Of course, Bernini is the mastermind behind many of Rome’s famous fountains, too: the Trevi Fountain, the Barberini Fountain (on the left, this was only 3 blocks away from our apartment), the fountain at the bottom of the Spanish Steps (3 blocks away from our apartment in the other direction), and the fountain in the center of the Piazza Navona.

Wow, wow, wow! Like so many things we have seen in Rome, the Bernini statues literally took my breath away. They are so life-like . . . so glowing . . . so detailed. They are truly spectacular.

No photography is allowed in the museum, so please, please take a look at this site. You simply must see some of his sculptures if you haven’t already.

Next was lunch (we need a lot of fuel for all this walking!) and a taxi ride to the St. Sebastian church on the Via Appia, which is also the starting point for the St. Sebastian catacombs.

The Via Appia is amazingly old – like so many things here. It was the original road into Rome from the east. It has an amazing history, including the fact that there were many famous citizens buried along this road. It was illegal to bury the dead within the city, so this is where many were buried. That includes burials in the catacombs.

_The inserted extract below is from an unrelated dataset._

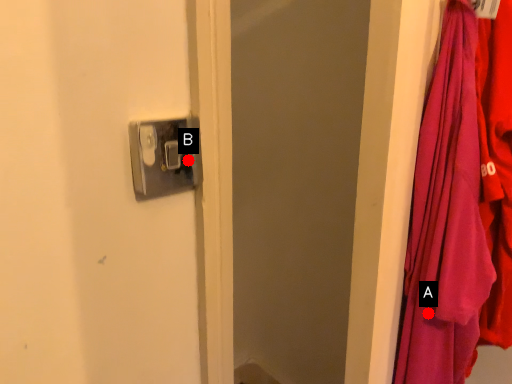 Question: Two points are circled on the image, labeled by A and B beside each circle. Which point is farther to the camera?

Choices:
 (A) A is further
 (B) B is further

Answer: (A) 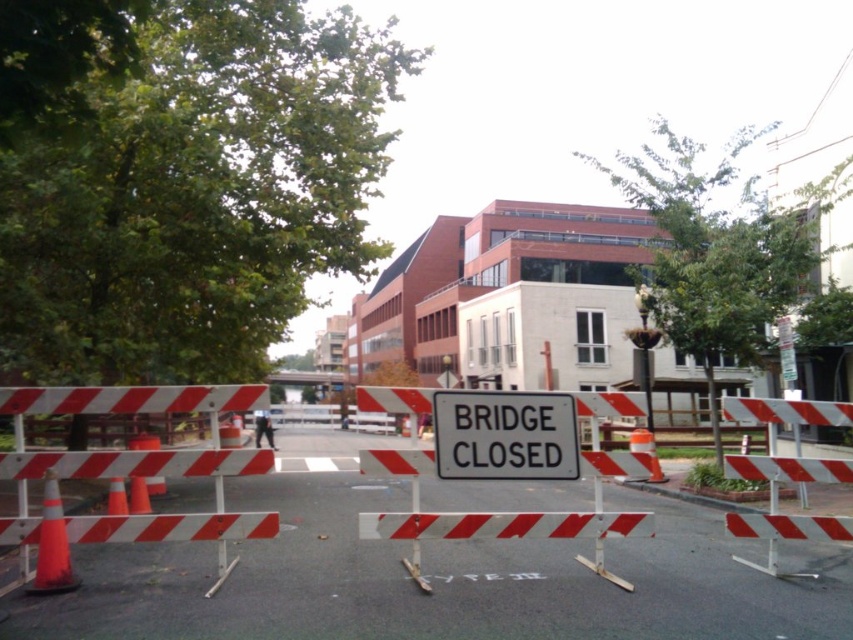 You are a delivery driver who needs to pass through the road blocked by the white striped barricade at center. The distance between you and the barricade is 18.44 feet. Your truck requires a minimum of 20 feet to safely stop. Can you safely stop before hitting the barricade?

There are apparently over 60 catacombs around Rome, and the one we toured today formerly held over 500,000 bodies. Can you imagine that? There were four levels, and it was a labyrinth beneath the ground. Along the walls were hollows that used to hold from one to four bodies each. Also scattered periodically throughout the narrow passageways (and on certain levels) were areas the held entire families.

It was quite amazing (I use that word a lot since moving to France, don’t I?!) and overwhelming. It was so vast! And this is only one set of catacombs.

Sorry - no pictures allowed again.

When Max, Josey, and I reached the surface after the tour, my hands were almost numb from the power of their grips! And – Dado, Susie, Mark, and Sean were nowhere to be seen. They had lagged behind and lost our group. Turns out that the tufa stone in the catacombs absorb sound quite well, and they could not see or hear the group. The tour guide went back for them.

The St. Sebastian church also had some beautiful sights to see – including the sculpture of St. Sebastian that was designed by Bernini.

For more information on Via Appia and the catacombs:

Since we had taken two taxis to reach the catacombs, we had to find a way back to the apartment!! Luckily, there was a bus stop close by that could take us near the Colosseum. We wandered along the path to the bus stop, right along with a group of girls that looked much like Girl Scouts, only their hats looked like ladybug shells. I mention this because they were singing quite merrily in Italian – and Dado joined in!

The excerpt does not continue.